((
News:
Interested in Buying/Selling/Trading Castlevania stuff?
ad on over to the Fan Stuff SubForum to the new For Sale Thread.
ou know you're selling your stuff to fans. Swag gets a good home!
))
((
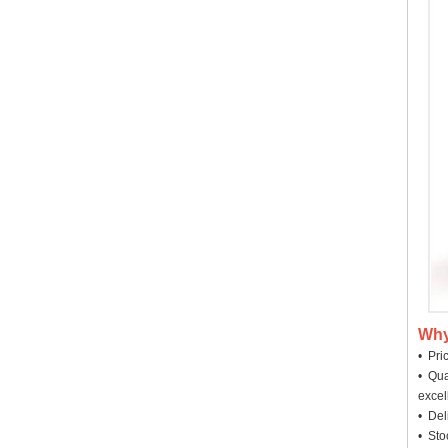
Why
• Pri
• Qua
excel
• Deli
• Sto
))
### Task
Here the job is to set down exactly the lines of the material above that fall between the one with "ad on over to" and the one with "ou know you're", inclusive, and nothing beyond them.

### Solution for this exercise
ad on over to the Fan Stuff SubForum to the new For Sale Thread.
ou know you're selling your stuff to fans. Swag gets a good home!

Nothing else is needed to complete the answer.